Using only the records, tally the lines with "till" in them and state that total by itself.

☆ ☆ ☆ ☆ ☆ ☆ ☆

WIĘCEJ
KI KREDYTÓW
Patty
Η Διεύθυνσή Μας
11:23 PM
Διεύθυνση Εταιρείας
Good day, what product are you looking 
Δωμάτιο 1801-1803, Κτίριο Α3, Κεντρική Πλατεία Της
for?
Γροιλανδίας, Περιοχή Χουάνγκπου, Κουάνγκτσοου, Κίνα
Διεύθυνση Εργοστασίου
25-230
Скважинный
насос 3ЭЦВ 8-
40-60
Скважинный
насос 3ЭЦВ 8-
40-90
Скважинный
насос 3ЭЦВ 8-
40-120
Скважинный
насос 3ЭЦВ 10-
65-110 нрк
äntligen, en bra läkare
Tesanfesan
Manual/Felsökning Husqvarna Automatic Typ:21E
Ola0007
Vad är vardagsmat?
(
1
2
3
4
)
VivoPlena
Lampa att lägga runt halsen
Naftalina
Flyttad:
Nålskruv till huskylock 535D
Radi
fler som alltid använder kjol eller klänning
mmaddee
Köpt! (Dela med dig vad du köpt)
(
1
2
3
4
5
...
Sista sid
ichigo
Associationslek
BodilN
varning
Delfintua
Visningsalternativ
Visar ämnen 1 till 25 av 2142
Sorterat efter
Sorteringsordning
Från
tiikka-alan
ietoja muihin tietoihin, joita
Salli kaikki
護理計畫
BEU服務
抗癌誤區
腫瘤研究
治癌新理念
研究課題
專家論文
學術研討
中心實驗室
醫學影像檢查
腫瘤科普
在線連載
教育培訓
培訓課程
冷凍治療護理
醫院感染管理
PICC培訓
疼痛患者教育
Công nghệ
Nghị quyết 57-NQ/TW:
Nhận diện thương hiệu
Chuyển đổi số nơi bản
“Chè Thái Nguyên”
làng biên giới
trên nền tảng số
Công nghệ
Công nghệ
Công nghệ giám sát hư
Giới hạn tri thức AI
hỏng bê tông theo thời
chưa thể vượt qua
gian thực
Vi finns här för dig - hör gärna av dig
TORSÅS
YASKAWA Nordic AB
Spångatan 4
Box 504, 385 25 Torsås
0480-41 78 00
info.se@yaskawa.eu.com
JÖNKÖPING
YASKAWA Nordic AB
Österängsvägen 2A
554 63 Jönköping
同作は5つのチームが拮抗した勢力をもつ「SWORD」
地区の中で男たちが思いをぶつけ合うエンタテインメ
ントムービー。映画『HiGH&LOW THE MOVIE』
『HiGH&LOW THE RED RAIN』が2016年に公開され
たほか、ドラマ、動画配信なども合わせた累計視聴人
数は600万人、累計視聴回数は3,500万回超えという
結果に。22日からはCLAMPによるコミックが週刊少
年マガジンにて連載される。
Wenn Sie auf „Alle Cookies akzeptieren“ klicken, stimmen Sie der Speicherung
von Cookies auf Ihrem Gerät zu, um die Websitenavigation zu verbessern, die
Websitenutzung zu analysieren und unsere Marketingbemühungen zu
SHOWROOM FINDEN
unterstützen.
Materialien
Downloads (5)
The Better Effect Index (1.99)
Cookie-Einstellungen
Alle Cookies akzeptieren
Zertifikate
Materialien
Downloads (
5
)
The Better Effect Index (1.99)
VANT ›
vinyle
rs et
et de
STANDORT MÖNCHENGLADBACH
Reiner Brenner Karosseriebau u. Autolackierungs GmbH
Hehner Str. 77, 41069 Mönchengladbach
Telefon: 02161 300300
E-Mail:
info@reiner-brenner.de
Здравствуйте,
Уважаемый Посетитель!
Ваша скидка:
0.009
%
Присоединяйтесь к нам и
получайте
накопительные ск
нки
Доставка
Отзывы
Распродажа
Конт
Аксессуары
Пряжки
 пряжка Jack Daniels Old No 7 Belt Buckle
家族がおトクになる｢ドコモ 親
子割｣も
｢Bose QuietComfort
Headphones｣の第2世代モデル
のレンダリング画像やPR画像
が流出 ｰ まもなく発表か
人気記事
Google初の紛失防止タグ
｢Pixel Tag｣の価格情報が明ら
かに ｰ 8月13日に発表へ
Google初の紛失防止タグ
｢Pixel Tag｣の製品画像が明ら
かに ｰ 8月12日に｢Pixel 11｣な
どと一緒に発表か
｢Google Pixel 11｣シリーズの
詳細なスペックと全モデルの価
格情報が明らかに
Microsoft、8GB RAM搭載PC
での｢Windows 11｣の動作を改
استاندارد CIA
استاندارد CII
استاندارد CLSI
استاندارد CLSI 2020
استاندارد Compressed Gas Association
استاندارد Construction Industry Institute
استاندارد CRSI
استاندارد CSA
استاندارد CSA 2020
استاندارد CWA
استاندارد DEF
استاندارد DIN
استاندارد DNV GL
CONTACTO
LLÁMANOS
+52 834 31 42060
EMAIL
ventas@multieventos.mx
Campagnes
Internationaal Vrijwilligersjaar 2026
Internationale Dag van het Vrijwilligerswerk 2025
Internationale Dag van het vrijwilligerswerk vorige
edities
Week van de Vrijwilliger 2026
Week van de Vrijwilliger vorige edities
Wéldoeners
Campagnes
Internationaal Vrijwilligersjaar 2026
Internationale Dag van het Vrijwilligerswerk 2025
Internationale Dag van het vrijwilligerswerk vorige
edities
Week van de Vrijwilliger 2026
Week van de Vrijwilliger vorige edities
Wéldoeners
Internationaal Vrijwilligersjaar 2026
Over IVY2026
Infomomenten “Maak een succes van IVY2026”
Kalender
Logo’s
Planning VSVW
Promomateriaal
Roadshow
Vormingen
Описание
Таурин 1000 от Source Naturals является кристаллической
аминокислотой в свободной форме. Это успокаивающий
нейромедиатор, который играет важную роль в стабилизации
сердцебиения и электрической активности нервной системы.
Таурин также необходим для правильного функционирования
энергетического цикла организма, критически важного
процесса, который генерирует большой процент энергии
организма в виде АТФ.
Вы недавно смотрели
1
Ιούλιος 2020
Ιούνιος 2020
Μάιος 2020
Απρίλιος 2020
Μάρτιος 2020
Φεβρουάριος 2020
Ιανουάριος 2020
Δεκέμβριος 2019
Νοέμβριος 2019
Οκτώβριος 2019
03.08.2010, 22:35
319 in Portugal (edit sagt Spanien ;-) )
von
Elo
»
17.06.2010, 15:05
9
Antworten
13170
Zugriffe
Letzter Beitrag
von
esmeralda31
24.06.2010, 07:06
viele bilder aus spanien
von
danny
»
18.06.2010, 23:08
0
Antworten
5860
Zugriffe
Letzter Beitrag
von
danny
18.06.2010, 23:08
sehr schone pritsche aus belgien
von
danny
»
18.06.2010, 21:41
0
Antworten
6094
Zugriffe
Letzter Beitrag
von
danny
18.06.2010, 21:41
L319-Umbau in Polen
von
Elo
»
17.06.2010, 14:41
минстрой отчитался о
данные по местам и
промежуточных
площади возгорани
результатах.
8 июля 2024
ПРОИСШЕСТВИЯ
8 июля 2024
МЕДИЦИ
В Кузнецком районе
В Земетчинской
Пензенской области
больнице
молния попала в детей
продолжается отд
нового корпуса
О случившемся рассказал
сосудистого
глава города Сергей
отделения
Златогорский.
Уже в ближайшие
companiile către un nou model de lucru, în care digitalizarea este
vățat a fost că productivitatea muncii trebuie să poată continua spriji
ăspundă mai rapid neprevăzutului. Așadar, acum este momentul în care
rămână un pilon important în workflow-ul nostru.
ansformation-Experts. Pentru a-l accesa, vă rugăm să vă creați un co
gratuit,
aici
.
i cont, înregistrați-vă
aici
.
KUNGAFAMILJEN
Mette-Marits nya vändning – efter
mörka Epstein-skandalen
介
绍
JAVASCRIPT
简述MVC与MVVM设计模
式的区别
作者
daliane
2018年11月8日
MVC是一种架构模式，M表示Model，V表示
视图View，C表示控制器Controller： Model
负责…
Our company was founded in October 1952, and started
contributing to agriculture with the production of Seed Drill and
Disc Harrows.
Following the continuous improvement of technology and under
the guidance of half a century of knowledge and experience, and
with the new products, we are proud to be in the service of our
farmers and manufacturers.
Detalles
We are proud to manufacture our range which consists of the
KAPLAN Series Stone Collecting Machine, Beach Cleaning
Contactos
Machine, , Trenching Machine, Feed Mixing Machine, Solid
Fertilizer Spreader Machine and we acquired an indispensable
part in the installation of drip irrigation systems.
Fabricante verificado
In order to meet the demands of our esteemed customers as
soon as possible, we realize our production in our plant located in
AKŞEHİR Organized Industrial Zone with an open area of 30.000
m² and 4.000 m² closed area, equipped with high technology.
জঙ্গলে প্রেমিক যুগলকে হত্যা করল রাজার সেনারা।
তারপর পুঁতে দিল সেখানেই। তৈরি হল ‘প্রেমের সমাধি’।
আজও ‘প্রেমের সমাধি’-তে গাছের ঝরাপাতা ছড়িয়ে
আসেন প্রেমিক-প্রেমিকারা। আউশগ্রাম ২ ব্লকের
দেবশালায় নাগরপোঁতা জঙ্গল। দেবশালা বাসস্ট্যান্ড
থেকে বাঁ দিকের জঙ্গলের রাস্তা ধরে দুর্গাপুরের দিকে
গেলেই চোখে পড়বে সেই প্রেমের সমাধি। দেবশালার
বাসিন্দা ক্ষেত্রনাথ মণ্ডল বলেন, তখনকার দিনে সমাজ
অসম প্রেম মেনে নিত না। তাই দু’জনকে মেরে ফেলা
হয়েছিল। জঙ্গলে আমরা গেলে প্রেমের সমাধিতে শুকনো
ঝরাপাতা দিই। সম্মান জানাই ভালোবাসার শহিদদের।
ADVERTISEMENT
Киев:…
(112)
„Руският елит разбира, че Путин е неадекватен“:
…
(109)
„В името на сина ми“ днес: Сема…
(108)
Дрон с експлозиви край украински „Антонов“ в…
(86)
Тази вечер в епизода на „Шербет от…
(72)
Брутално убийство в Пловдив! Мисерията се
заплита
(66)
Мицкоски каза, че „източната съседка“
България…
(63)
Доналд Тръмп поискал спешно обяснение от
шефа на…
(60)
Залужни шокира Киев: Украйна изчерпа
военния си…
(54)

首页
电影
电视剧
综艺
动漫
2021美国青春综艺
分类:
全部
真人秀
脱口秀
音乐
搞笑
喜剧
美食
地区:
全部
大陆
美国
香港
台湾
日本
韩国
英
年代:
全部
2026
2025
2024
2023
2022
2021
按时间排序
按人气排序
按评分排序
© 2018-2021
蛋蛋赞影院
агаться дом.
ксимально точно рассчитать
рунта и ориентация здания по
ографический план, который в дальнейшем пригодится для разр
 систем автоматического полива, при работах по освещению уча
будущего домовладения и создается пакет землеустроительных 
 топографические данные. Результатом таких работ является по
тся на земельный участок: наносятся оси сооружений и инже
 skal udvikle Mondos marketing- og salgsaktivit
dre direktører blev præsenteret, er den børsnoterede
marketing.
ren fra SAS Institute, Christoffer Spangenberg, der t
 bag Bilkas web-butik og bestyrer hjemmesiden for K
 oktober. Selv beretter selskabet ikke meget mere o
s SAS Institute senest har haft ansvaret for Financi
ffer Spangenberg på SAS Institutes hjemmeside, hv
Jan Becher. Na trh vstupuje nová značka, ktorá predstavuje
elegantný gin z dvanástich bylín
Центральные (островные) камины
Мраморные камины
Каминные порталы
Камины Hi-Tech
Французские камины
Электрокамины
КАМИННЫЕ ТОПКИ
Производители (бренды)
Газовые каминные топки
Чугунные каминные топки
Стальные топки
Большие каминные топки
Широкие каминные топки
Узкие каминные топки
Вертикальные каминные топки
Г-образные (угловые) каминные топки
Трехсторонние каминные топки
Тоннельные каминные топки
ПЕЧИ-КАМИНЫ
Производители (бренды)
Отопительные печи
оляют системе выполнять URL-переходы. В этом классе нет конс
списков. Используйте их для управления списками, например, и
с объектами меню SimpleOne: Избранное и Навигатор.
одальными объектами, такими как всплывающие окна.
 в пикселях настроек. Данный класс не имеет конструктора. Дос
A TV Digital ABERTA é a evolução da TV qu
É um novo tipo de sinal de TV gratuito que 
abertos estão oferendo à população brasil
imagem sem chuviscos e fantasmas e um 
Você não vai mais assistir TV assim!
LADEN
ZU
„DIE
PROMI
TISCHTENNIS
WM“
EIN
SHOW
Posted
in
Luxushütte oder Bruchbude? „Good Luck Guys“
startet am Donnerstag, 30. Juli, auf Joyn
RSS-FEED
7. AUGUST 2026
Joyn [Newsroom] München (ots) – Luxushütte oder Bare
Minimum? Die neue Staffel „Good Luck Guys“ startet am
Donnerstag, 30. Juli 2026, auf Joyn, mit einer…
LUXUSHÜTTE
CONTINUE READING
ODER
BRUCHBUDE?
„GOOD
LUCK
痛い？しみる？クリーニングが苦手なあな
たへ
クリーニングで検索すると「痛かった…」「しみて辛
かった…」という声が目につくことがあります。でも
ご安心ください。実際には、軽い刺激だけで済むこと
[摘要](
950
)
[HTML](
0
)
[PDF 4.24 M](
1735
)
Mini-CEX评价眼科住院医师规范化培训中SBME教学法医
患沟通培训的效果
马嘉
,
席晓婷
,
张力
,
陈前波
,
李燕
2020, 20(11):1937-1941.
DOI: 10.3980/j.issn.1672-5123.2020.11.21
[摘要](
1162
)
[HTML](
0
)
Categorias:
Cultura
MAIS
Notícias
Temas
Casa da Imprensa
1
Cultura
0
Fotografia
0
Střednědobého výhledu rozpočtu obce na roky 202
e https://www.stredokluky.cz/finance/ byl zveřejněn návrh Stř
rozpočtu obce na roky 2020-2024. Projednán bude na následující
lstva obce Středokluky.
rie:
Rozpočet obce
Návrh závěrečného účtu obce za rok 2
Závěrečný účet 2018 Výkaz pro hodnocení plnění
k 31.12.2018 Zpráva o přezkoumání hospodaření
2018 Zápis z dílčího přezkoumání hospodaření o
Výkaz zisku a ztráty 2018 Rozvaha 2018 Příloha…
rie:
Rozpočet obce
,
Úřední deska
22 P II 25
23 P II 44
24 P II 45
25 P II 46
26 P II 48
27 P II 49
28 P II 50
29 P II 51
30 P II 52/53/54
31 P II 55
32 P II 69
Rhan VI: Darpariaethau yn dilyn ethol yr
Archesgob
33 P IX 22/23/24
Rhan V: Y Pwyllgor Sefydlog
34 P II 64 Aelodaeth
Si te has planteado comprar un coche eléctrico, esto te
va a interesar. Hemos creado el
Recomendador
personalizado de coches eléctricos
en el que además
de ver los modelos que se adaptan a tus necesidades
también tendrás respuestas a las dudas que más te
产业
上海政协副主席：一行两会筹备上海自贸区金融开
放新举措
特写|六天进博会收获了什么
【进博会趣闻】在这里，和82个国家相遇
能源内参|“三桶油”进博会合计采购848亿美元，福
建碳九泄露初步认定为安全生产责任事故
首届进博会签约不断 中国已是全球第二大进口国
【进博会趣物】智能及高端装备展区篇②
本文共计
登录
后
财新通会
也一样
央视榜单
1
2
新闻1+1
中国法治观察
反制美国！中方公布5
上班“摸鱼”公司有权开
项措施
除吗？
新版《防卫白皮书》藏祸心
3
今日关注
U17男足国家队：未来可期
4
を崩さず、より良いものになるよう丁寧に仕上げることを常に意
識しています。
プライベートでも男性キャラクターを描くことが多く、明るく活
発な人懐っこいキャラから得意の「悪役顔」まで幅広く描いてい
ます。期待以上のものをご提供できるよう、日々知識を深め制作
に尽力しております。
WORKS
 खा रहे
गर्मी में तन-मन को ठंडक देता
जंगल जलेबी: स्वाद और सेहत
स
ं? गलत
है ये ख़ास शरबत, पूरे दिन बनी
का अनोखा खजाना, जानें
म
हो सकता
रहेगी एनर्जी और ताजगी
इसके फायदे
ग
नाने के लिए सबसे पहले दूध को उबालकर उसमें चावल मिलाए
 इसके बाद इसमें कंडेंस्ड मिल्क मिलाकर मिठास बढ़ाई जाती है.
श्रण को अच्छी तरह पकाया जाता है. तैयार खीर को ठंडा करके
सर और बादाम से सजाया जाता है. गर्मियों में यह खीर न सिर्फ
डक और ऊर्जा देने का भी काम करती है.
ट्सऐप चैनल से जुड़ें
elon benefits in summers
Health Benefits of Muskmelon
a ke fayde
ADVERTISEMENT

☆ ☆ ☆ ☆ ☆ ☆ ☆

▶ Response to this task: 2